══ Exercise data ══

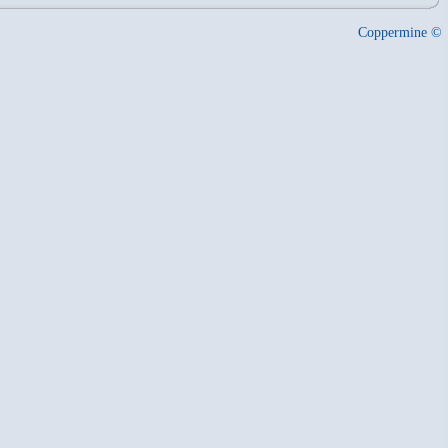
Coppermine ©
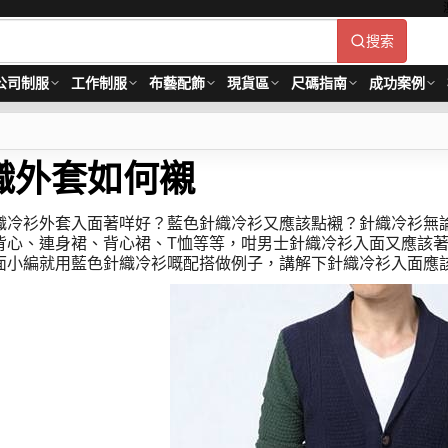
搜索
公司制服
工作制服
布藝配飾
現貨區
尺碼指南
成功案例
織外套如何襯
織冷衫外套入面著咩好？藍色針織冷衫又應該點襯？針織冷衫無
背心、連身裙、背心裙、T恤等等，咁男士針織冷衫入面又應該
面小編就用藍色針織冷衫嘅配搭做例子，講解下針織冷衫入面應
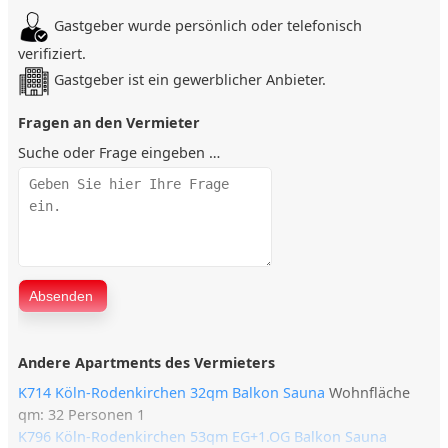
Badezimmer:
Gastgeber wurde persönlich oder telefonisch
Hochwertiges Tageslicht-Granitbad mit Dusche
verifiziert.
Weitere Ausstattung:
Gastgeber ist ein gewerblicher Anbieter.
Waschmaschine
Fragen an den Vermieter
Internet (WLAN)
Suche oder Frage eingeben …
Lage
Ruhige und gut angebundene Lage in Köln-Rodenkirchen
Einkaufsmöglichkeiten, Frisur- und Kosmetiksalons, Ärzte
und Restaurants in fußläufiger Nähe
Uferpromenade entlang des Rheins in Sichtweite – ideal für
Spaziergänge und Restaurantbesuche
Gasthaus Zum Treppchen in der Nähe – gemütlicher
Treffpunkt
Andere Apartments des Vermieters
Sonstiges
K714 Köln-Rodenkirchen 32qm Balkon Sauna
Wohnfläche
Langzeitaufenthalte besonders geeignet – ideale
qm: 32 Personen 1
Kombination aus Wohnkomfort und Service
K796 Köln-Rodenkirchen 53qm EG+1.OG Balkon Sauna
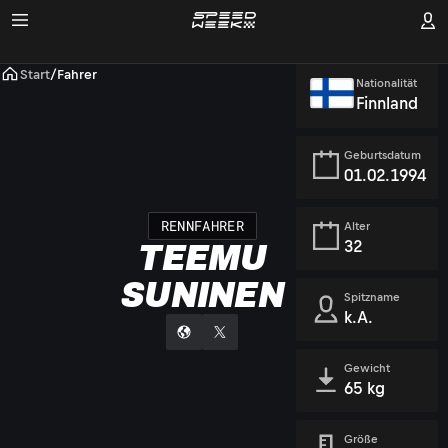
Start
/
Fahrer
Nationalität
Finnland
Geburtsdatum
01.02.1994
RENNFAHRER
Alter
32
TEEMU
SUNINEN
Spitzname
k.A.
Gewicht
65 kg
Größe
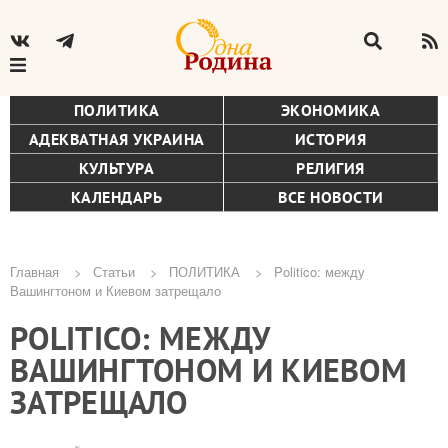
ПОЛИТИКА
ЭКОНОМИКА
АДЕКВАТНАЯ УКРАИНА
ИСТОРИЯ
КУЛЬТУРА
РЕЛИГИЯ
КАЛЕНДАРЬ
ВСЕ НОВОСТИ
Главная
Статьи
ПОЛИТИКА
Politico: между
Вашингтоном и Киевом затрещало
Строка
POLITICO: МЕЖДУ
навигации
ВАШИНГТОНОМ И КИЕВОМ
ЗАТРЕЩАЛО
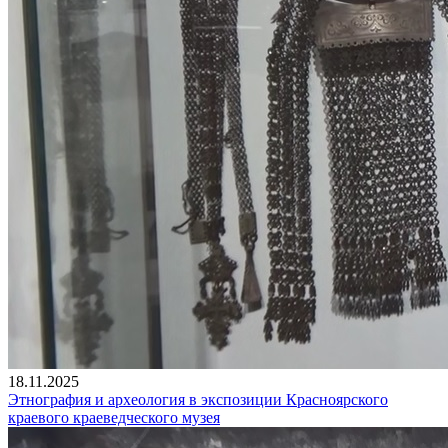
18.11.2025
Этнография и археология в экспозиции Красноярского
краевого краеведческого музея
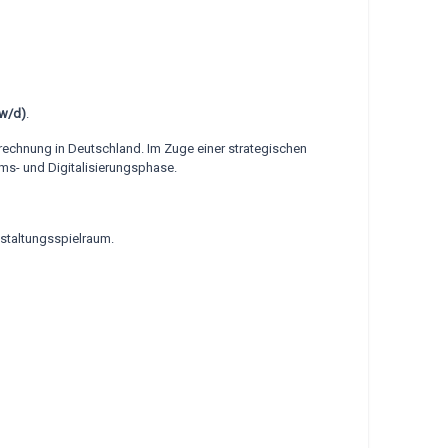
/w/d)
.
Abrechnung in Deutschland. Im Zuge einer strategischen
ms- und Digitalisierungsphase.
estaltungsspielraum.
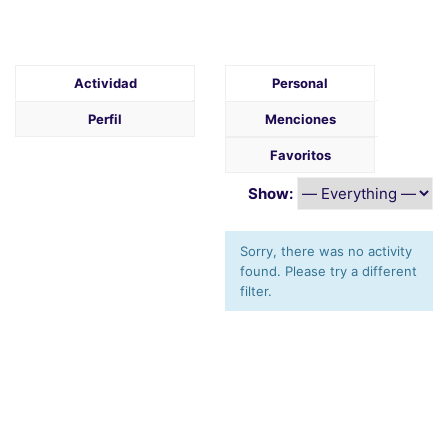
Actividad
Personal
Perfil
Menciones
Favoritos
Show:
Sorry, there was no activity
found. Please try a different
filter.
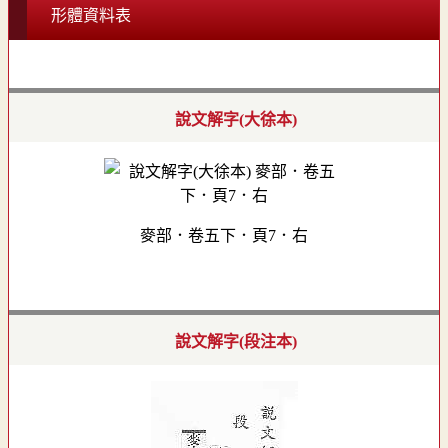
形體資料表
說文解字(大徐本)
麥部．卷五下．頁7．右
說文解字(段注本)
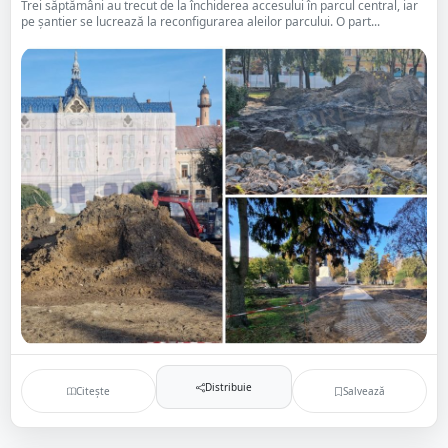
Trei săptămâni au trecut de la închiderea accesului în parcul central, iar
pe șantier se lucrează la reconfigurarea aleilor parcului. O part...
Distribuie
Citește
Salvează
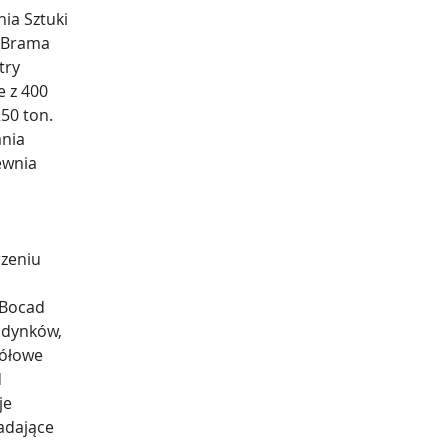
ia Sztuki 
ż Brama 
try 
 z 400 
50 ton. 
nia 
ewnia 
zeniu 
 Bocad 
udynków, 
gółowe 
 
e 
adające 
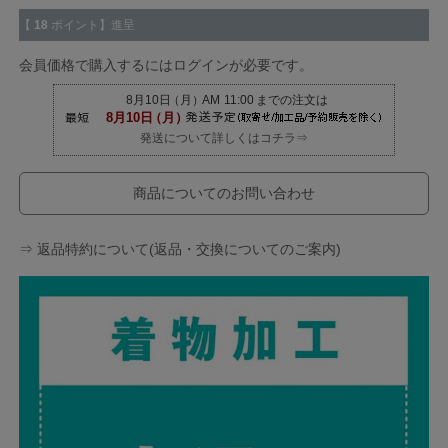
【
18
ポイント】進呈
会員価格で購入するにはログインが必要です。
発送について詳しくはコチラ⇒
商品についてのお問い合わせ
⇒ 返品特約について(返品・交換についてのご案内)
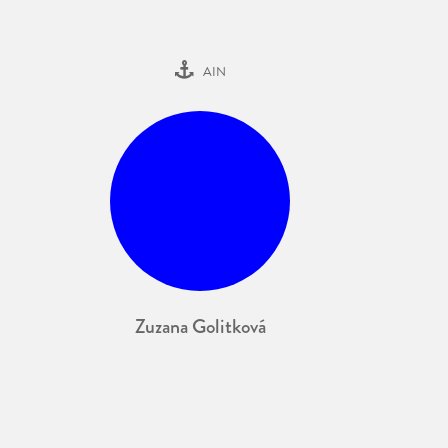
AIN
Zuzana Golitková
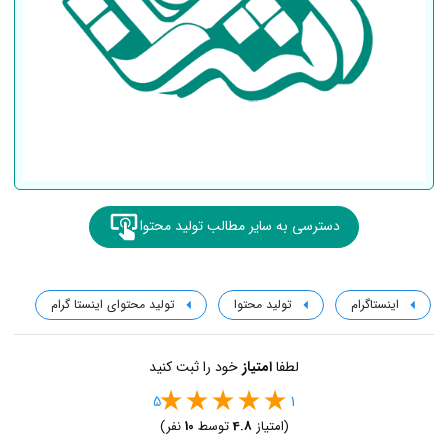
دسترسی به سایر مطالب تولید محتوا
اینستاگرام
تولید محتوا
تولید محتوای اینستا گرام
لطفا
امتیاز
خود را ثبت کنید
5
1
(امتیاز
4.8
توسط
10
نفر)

═══

→ **Work order**: Scan the listing for the string "Köln", then copy every line where it appears.

→ **Answer box**:
Ruhige und gut angebundene Lage in Köln-Rodenkirchen
K714 Köln-Rodenkirchen 32qm Balkon Sauna
K796 Köln-Rodenkirchen 53qm EG+1.OG Balkon Sauna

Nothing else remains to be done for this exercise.